Source: cirosantilli/mlperf-v2-1-resnet

= MLperf v2.1 ResNet
{tag=ResNet}

Instructions at:
* https://github.com/mlcommons/inference/blob/v2.1/vision/classification_and_detection
* https://github.com/mlcommons/inference/blob/v2.1/vision/classification_and_detection/GettingStarted.ipynb

<Ubuntu 22.10> setup with tiny dummy manually generated <ImageNet> and run on <ONNX>:
``
sudo apt install pybind11-dev

git clone https://github.com/mlcommons/inference
cd inference
git checkout v2.1

virtualenv -p python3 .venv
. .venv/bin/activate
pip install numpy==1.24.2 pycocotools==2.0.6 onnxruntime==1.14.1 opencv-python==4.7.0.72 torch==1.13.1

cd loadgen
CFLAGS="-std=c++14" python setup.py develop
cd -

cd vision/classification_and_detection
python setup.py develop
wget -q https://zenodo.org/record/3157894/files/mobilenet_v1_1.0_224.onnx
export MODEL_DIR="$(pwd)"
export EXTRA_OPS='--time 10 --max-latency 0.2'

tools/make_fake_imagenet.sh
DATA_DIR="$(pwd)/fake_imagenet" ./run_local.sh onnxruntime mobilenet cpu --accuracy
``

Last line of output on <ciro santilli s hardware/P51>, which appears to contain the benchmark results
``
TestScenario.SingleStream qps=58.85, mean=0.0138, time=0.136, acc=62.500%, queries=8, tiles=50.0:0.0129,80.0:0.0137,90.0:0.0155,95.0:0.0171,99.0:0.0184,99.9:0.0187
``
where presumably `qps` means queries per second, and is the main results we are interested in, the more the better.

Running:
``
tools/make_fake_imagenet.sh
``
produces a tiny <ImageNet subset> with 8 images under `fake_imagenet/`.
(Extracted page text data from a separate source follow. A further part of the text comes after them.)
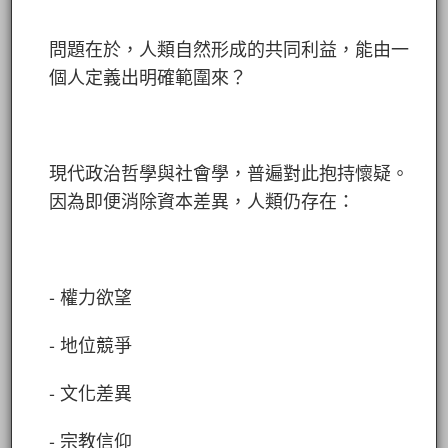
問題在於，人類自然形成的共同利益，能由一
個人定義出明確範圍來？
現代政治哲學與社會學，普遍對此抱持懷疑。
因為即便消除資本差異，人類仍存在：
- 權力欲望
- 地位競爭
- 文化差異
- 宗教信仰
`fake_imagenet/val_map.txt` contains:
``
val/800px-Porsche_991_silver_IAA.jpg 817
val/512px-Cacatua_moluccensis_-Cincinnati_Zoo-8a.jpg 89
val/800px-Sardinian_Warbler.jpg 13
val/800px-7weeks_old.JPG 207
val/800px-20180630_Tesla_Model_S_70D_2015_midnight_blue_left_front.jpg 817
val/800px-Welsh_Springer_Spaniel.jpg 156
val/800px-Jammlich_crop.jpg 233
val/782px-Pumiforme.JPG 285
``
where the numbers are the category indices from <ImageNet1k>. At https://gist.github.com/yrevar/942d3a0ac09ec9e5eb3a see e.g.:
* 817: 'sports car, sport car',
* 89: 'sulphur-crested cockatoo, Kakatoe galerita, Cacatua galerita',
and so on, so they are coherent with the image names. By quickly looking at the script we see that it just downloads from Wikimedia and manually creates the file.
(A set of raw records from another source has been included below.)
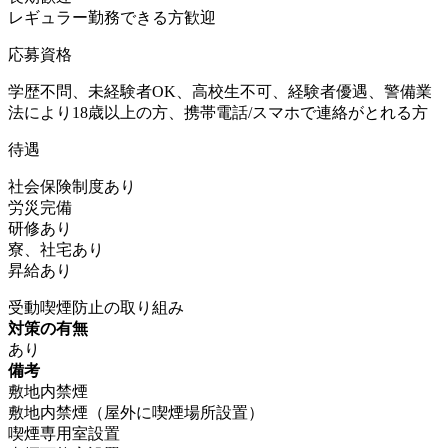
レギュラー勤務できる方歓迎
応募資格
学歴不問、未経験者OK、高校生不可、経験者優遇、警備業
法により18歳以上の方、携帯電話/スマホで連絡がとれる方
待遇
社会保険制度あり
労災完備
研修あり
寮、社宅あり
昇給あり
受動喫煙防止の取り組み
対策の有無
あり
備考
敷地内禁煙
敷地内禁煙（屋外に喫煙場所設置）
喫煙専用室設置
TODO prepare and test on the actual <ImageNet> validation set, README says:
> Prepare the imagenet dataset to come.

Since that one is undocumented, let's try the <COCO dataset> instead, which uses <COCO 2017> and is also a bit smaller. Note that his is not part of MLperf anymore since v2.1, only <ImageNet> and open images are used. But still:
``
wget https://zenodo.org/record/4735652/files/ssd_mobilenet_v1_coco_2018_01_28.onnx
DATA_DIR_BASE=/mnt/data/coco
export DATA_DIR="${DATADIR_BASE}/val2017-300"
mkdir -p "$DATA_DIR_BASE"
cd "$DATA_DIR_BASE"
wget http://images.cocodataset.org/zips/val2017.zip
wget http://images.cocodataset.org/annotations/annotations_trainval2017.zip
unzip val2017.zip
unzip annotations_trainval2017.zip
mv annotations val2017
cd -
cd "$(git-toplevel)"
python tools/upscale_coco/upscale_coco.py --inputs "$DATA_DIR_BASE" --outputs "$DATA_DIR" --size 300 300 --format png
cd -
``

Now:
``
./run_local.sh onnxruntime mobilenet cpu --accuracy
``
fails immediately with:
``
No such file or directory: '/path/to/coco/val2017-300/val_map.txt
``
The more plausible looking:
``
./run_local.sh onnxruntime mobilenet cpu --accuracy --dataset coco-300
``
first takes a while to preprocess something most likely, which it does only one, and then fails:
``
Traceback (most recent call last):
  File "/home/ciro/git/inference/vision/classification_and_detection/python/main.py", line 596, in <module>
    main()
  File "/home/ciro/git/inference/vision/classification_and_detection/python/main.py", line 468, in main
    ds = wanted_dataset(data_path=args.dataset_path,
  File "/home/ciro/git/inference/vision/classification_and_detection/python/coco.py", line 115, in __init__
    self.label_list = np.array(self.label_list)
ValueError: setting an array element with a sequence. The requested array has an inhomogeneous shape after 2 dimensions. The detected shape was (5000, 2) + inhomogeneous part.
``

TODO!